Julia Adams · Accepted Answer

See a solution process below:

First, both fractions need to be over common denominators. We can multiply the fraction on the left by the appropriate form of #1# giving: #(-1)/-1 xx (5k - 2)/-4 = (2 - 5k)/4# #(-1(5k - 2))/(-1 xx -4) = (2 - 5k)/4# #(-5k + 2)/4 = (2 - 5k)/4# #(2 - 5k)/4 = (2 - 5k)/4# Because both sides of the equation are exactly the same #k# can be any value. Therefore there are infinite solutions. Or, #k# is the set of all Real numbers: #k = {RR}#

Ethan Adkins · Answer

#k# can have any value.

We can cross-multiply because there is only one fraction on either side of the equal sign, but the outcome is intriguing: #4(5k-2) = -4(2-5k)# #20k-8 = -8 +20k# The equation's two sides are the same. If we carry on solving, we'll arrive at #0=0# This is a true statement but there is no #k# to solve for.

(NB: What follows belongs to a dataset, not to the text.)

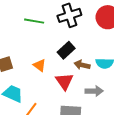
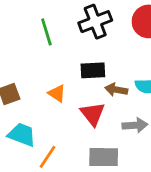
green line: (34, 21) -> (46, 32), turned 66
black rectangle: (66, 50) -> (93, 70), turned 42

This is the indication that it is an identity - an equation which will be true for any value of #k# Examine the initial equation once more: #(5k-2)/-4# can also be written as #(-(5k-2))/4#, which leads to: #(-5k+2)/4# which is the same as #(2-5k)/4# Currently, we have #(2-5k)/4 =(2-5k)/4# The two sides are identical and therefore cannot be solved for a unique value of #k#

Eva Adamson · Answer

undefined To solve the equation (5k - 2) / -4 = (2 - 5k) / 4, you can follow these steps:

1. Cross multiply to eliminate the denominators: 
   (-4) * (2 - 5k) = (4) * (5k - 2)
   -8 + 20k = 20k - 8

2. Rearrange the equation by moving the variables to one side and constants to the other:
   -8 + 20k - 20k + 8 = 0
   0 = 0

3. Since the equation simplifies to 0 = 0, this means that it is an identity, indicating that the equation holds true for all real values of k. Therefore, the solution is all real numbers.